Not “Rashomon” or anything, but it’ll do.
I wrote in this space a few weeks back about some of the madness plaguing the Japanese cineplex today with Shinobi. A trite hackwork of an action movie, it is so tiresome that it is nearly unworthy of any efforts at amateur criticism. Merely recalling the film’s banality makes one lose the will to type. Perhaps the best panacea to the plague of Shinobi-type films infesting innocent Japanese minds today is to recall what is best about everything Japanese cinema has accomplished, and this includes even action terrain. And who better to wax nostalgic over than Akira Kurosawa?
Kurosawa embodies what is not just great about the Japanese craft, but also simply what makes cinema cinematic. One only need view his collection of successive masterpieces in the 1950s to witness the startling mind of a master at work. The number of films, their attention to character, the unflinching humanism of the creator’s donnee, and the tremendous variety are in the final estimate Shakespearean. Kurosawa himself took on interpretations of Shakespeare twice during this period -- Throne of Blood and The Bad Sleep Well -- both times with scintillating results.

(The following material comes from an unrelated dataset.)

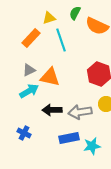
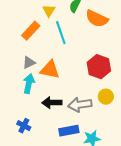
yellow triangle: (49, 18) -> (49, 11), turned -40
cyan arrow: (29, 91) -> (29, 84), turned -48

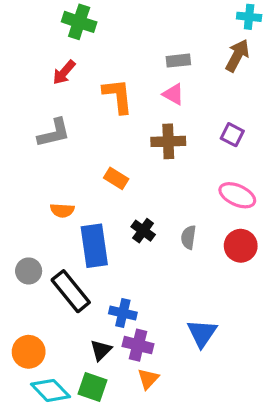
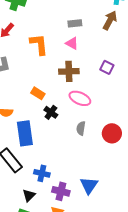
pink ellipse: (237, 195) -> (80, 98), moved
black cross: (143, 231) -> (51, 112), moved
purple cross: (138, 345) -> (61, 191), moved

Others might disagree with my claim that Kurosawa rivals Shakespeare on film. The English critic David Thomson, in a column on Fellini for the The Independent last year, argued that Ingmar Bergman and Jean Luc Godard had managed to stay relevant, while Kurosawa and Federico no longer deserve to rub shoulders with the Euro-giants. Maybe some films are unworthy of Kurosawa’s mettle -- the pre-war experiments; certainly Dodesukaden and some of the succeeding works -- but the bar was set high. The final years, his epic mode financed by George Lucas and Frances Coppola, have been scourged by critics and admirers, and maybe this isn’t unjustified. Though beautiful, many of these films are flawed, and some are just not very good. This decline has been attributed to Kurosawa’s increasingly pessimistic worldview following his suicide attempt, his lack of creative control, and even his obtainment of this control -- not to mention the absence of the knife of a tough editor -- under the limitless purses of Lucas and Coppola that he couldn’t receive even when he was under studio contract. When he was branded by producers as “not a team player,” it was a dig at the director’s lack of concern for spending budgets and interminable hours on location doing take after take, just to find the perfect way to shoot a hat on a coat rack.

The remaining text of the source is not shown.